Comment évolue la consommation d’énergie ? Entre les années soixante-dix et 2030, selon une projection étayée par des informations assez sûres, elle sera multipliée par 3 : de 5,5 milliards de tonnes équivalent pétrole en 1970, elle est passée à 12 milliards de tonnes en 2010 et pourrait atteindre 16 milliards de tonnes en 2030. C’est le premier problème à résoudre.
Le second est celui du bouquet énergétique mondial, aujourd’hui composé pour plus de la moitié d’hydrocarbures – gaz et pétrole –, pour un tiers de charbon, le reste, à savoir le nucléaire et les énergies renouvelables, ne représentant qu’une très faible quantité. Ce bouquet énergétique est terrible car, d’une part, la quantité de gaz et de pétrole va stagner puis diminuer et, d’autre part, on va recourir massivement au charbon, pour lequel les réserves sont importantes. Actuellement, la consommation de charbon augmente de 4 % par an. Comment faire avec un bouquet énergétique qui n’est pas viable ?
Un troisième problème, la cerise sur le gâteau, est la déforestation, dont nous avons peu parlé. Celle-ci se poursuit de manière absurde, parce qu’elle ne produit pas de richesses. Les chiffres d cette destruction, là encore, sont difficiles à appréhender, mais elle représente de l’ordre de 6 milliards de tonnes équivalent CO2 par an.
Voilà l’équation infernale que nous devons résoudre.
L’accord de Paris est bon car il faut bien commencer par quelque chose. Comme l’a justement souligné Bernard Deflesselles, il a fallu vingt-cinq ans, depuis le sommet de Rio, en 1992, pour parvenir à un accord universel ; tant mieux, mais son contenu demeure très limité, ce dont la responsabilité n’incombe pas à la France.
Nous savons pourtant ce qu’il faut faire, c’est ce qui est terrible. De ce point de vue, notre responsabilité vis-à-vis des générations suivantes est immense. Nous savons et nous pouvons. Ce qu’il faut faire est aussi simple à dire que terriblement compliqué à réaliser.

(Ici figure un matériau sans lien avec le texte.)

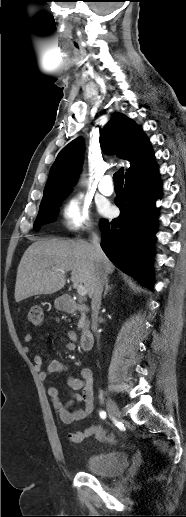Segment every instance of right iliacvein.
<instances>
[{
	"label": "right iliac vein",
	"mask_w": 186,
	"mask_h": 517,
	"mask_svg": "<svg viewBox=\"0 0 186 517\" xmlns=\"http://www.w3.org/2000/svg\"><path fill=\"white\" fill-rule=\"evenodd\" d=\"M106 407H107V411L109 413V415L116 419V420H119L120 419V411L117 407V404L115 403V401L111 398H108L107 401H106Z\"/></svg>",
	"instance_id": "1"
}]
</instances>
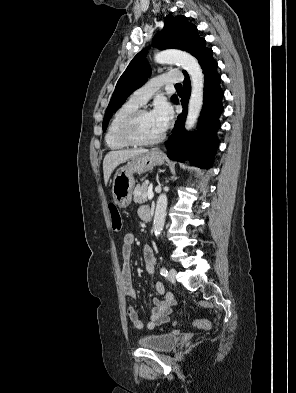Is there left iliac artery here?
Returning <instances> with one entry per match:
<instances>
[{
  "label": "left iliac artery",
  "mask_w": 296,
  "mask_h": 393,
  "mask_svg": "<svg viewBox=\"0 0 296 393\" xmlns=\"http://www.w3.org/2000/svg\"><path fill=\"white\" fill-rule=\"evenodd\" d=\"M160 274H161L162 276H164V277H167V276H168V271H167V269H166L165 267H162V268L160 269Z\"/></svg>",
  "instance_id": "left-iliac-artery-1"
}]
</instances>
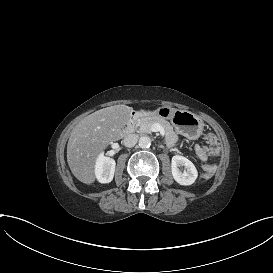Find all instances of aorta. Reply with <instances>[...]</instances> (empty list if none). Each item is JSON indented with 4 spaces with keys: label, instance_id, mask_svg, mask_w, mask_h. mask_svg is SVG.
I'll return each mask as SVG.
<instances>
[{
    "label": "aorta",
    "instance_id": "762f6f07",
    "mask_svg": "<svg viewBox=\"0 0 273 273\" xmlns=\"http://www.w3.org/2000/svg\"><path fill=\"white\" fill-rule=\"evenodd\" d=\"M151 145V139L148 136H142L139 139V147L142 149L149 148Z\"/></svg>",
    "mask_w": 273,
    "mask_h": 273
}]
</instances>
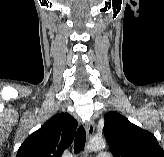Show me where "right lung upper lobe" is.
Instances as JSON below:
<instances>
[{"label": "right lung upper lobe", "mask_w": 164, "mask_h": 157, "mask_svg": "<svg viewBox=\"0 0 164 157\" xmlns=\"http://www.w3.org/2000/svg\"><path fill=\"white\" fill-rule=\"evenodd\" d=\"M76 127L77 121L68 113L56 114L22 143L16 157H61Z\"/></svg>", "instance_id": "cb5924a9"}]
</instances>
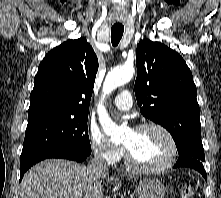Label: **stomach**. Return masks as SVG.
Returning a JSON list of instances; mask_svg holds the SVG:
<instances>
[{
	"instance_id": "1",
	"label": "stomach",
	"mask_w": 221,
	"mask_h": 198,
	"mask_svg": "<svg viewBox=\"0 0 221 198\" xmlns=\"http://www.w3.org/2000/svg\"><path fill=\"white\" fill-rule=\"evenodd\" d=\"M137 198H163L165 187L162 182L154 178L141 181L136 189Z\"/></svg>"
}]
</instances>
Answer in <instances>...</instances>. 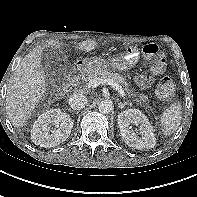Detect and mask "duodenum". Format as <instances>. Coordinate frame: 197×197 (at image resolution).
Masks as SVG:
<instances>
[{
  "label": "duodenum",
  "mask_w": 197,
  "mask_h": 197,
  "mask_svg": "<svg viewBox=\"0 0 197 197\" xmlns=\"http://www.w3.org/2000/svg\"><path fill=\"white\" fill-rule=\"evenodd\" d=\"M83 72V67L77 65L70 73L69 75V80H68V84L70 86L75 85L79 82L80 80V76Z\"/></svg>",
  "instance_id": "1"
}]
</instances>
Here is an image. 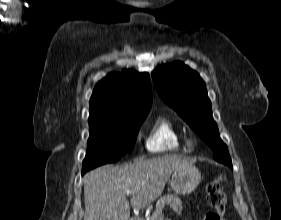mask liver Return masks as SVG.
<instances>
[{
	"instance_id": "6515ba94",
	"label": "liver",
	"mask_w": 281,
	"mask_h": 220,
	"mask_svg": "<svg viewBox=\"0 0 281 220\" xmlns=\"http://www.w3.org/2000/svg\"><path fill=\"white\" fill-rule=\"evenodd\" d=\"M194 160L175 155L139 160L121 166L105 165L88 172L84 184V220H129L131 206L143 209L163 192L170 175L193 165Z\"/></svg>"
}]
</instances>
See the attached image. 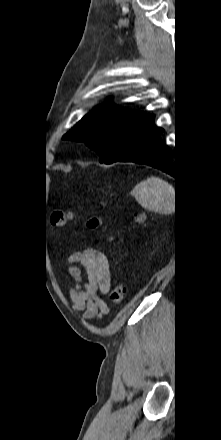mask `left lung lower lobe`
<instances>
[{"mask_svg":"<svg viewBox=\"0 0 221 440\" xmlns=\"http://www.w3.org/2000/svg\"><path fill=\"white\" fill-rule=\"evenodd\" d=\"M163 129L154 124V115H146L135 128L120 162H134L158 168L178 177L177 162L174 164L171 149L161 143Z\"/></svg>","mask_w":221,"mask_h":440,"instance_id":"obj_1","label":"left lung lower lobe"}]
</instances>
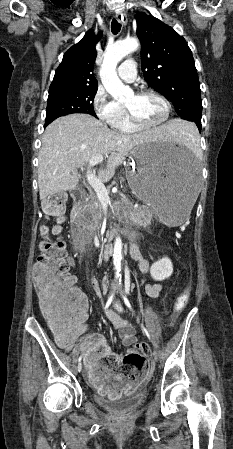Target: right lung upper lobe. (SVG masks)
<instances>
[{
    "label": "right lung upper lobe",
    "mask_w": 233,
    "mask_h": 449,
    "mask_svg": "<svg viewBox=\"0 0 233 449\" xmlns=\"http://www.w3.org/2000/svg\"><path fill=\"white\" fill-rule=\"evenodd\" d=\"M100 32L95 36L92 30L73 45L63 56V60L55 71L49 94L67 90L97 89L98 83L93 74L96 59V43L101 38Z\"/></svg>",
    "instance_id": "1"
}]
</instances>
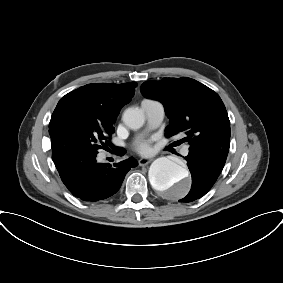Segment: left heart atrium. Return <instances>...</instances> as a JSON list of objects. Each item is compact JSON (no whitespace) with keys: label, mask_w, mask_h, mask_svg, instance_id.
Returning <instances> with one entry per match:
<instances>
[{"label":"left heart atrium","mask_w":283,"mask_h":283,"mask_svg":"<svg viewBox=\"0 0 283 283\" xmlns=\"http://www.w3.org/2000/svg\"><path fill=\"white\" fill-rule=\"evenodd\" d=\"M136 150L143 155H149L152 153L151 141L145 140L137 144Z\"/></svg>","instance_id":"1"}]
</instances>
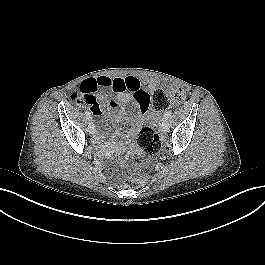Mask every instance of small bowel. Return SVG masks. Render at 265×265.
I'll list each match as a JSON object with an SVG mask.
<instances>
[{"instance_id":"obj_1","label":"small bowel","mask_w":265,"mask_h":265,"mask_svg":"<svg viewBox=\"0 0 265 265\" xmlns=\"http://www.w3.org/2000/svg\"><path fill=\"white\" fill-rule=\"evenodd\" d=\"M154 87V82L142 83L135 76L122 78L100 76L84 82L72 92L71 96L75 98L78 105L88 106L94 116L102 114L101 103L103 102H108L112 107H120L125 103L132 102L139 111L138 114L134 118H127L126 111L121 109L118 119L140 125L144 120L146 111L151 106L152 100L149 91ZM109 91L114 92L116 97L111 98ZM95 139L98 143L103 141L102 135L98 133Z\"/></svg>"}]
</instances>
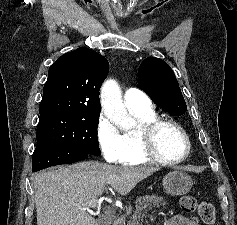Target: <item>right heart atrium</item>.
Masks as SVG:
<instances>
[{"label":"right heart atrium","mask_w":237,"mask_h":225,"mask_svg":"<svg viewBox=\"0 0 237 225\" xmlns=\"http://www.w3.org/2000/svg\"><path fill=\"white\" fill-rule=\"evenodd\" d=\"M96 139L107 162L116 164L124 160L128 152L124 134L104 113L97 120Z\"/></svg>","instance_id":"obj_1"}]
</instances>
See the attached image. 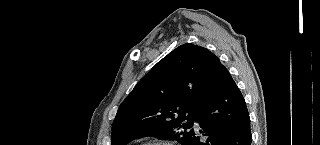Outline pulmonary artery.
Here are the masks:
<instances>
[{
  "label": "pulmonary artery",
  "instance_id": "obj_1",
  "mask_svg": "<svg viewBox=\"0 0 320 145\" xmlns=\"http://www.w3.org/2000/svg\"><path fill=\"white\" fill-rule=\"evenodd\" d=\"M194 125H195L196 128H198V123H195Z\"/></svg>",
  "mask_w": 320,
  "mask_h": 145
}]
</instances>
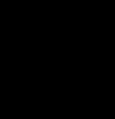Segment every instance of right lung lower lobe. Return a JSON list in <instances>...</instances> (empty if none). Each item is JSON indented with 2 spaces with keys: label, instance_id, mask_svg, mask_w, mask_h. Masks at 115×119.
I'll return each mask as SVG.
<instances>
[{
  "label": "right lung lower lobe",
  "instance_id": "1",
  "mask_svg": "<svg viewBox=\"0 0 115 119\" xmlns=\"http://www.w3.org/2000/svg\"><path fill=\"white\" fill-rule=\"evenodd\" d=\"M14 94L37 99L50 88V68L42 56L9 63L0 67V84Z\"/></svg>",
  "mask_w": 115,
  "mask_h": 119
}]
</instances>
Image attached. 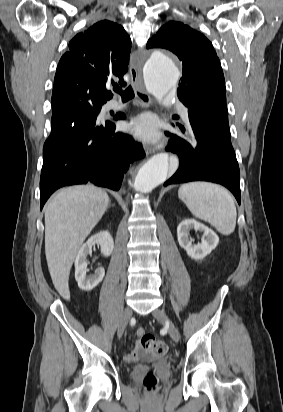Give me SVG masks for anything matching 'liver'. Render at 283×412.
Listing matches in <instances>:
<instances>
[{
	"label": "liver",
	"instance_id": "1",
	"mask_svg": "<svg viewBox=\"0 0 283 412\" xmlns=\"http://www.w3.org/2000/svg\"><path fill=\"white\" fill-rule=\"evenodd\" d=\"M106 191L77 185L61 189L45 206V255L54 287L70 299L69 274L77 252L104 215Z\"/></svg>",
	"mask_w": 283,
	"mask_h": 412
}]
</instances>
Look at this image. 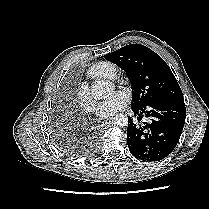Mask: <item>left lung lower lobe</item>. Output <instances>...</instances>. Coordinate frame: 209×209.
<instances>
[{"label": "left lung lower lobe", "mask_w": 209, "mask_h": 209, "mask_svg": "<svg viewBox=\"0 0 209 209\" xmlns=\"http://www.w3.org/2000/svg\"><path fill=\"white\" fill-rule=\"evenodd\" d=\"M137 117H128L127 144L131 154L142 161H160L176 147L181 136L186 108L183 98L132 107ZM147 118L146 122L142 118Z\"/></svg>", "instance_id": "obj_1"}]
</instances>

Il faut d’abord que toutes les politiques, au moins publiques et, si possible, privées, convergent vers les économies d’énergie. La France, qui fait beaucoup d’efforts dans ce domaine, mériterait d’être suivie par d’autres pays.
Ensuite, il faut aller – j’ose le dire parce que c’est, je crois, la seule solution à moyen terme – vers l’économie mondiale décarbonée, c’est-à-dire substituer au tandem infernal pétrole-gaz plus charbon, le tandem énergie nucléaire-énergies renouvelables. C’est ça, la véritable équation.
Enfin, il faut arrêter la déforestation, qui entraîne le massacre de la biodiversité. Au début des années 2000, on détruisait encore chaque année l’équivalent de la forêt française.
L’enjeu est immense. Le rappeler est faire oeuvre non de pessimisme mais de réalisme : nous devons mesurer l’ampleur de cet enjeu. Encore une fois, la France a posé la première pierre de l’édifice, nous pourrons le rappeler plus tard. Pour l’heure, il faut construire la maison tout entière, car vous avez raison, monsieur le rapporteur : la maison brûle, elle continue de brûler et il va maintenant falloir la reconstruire.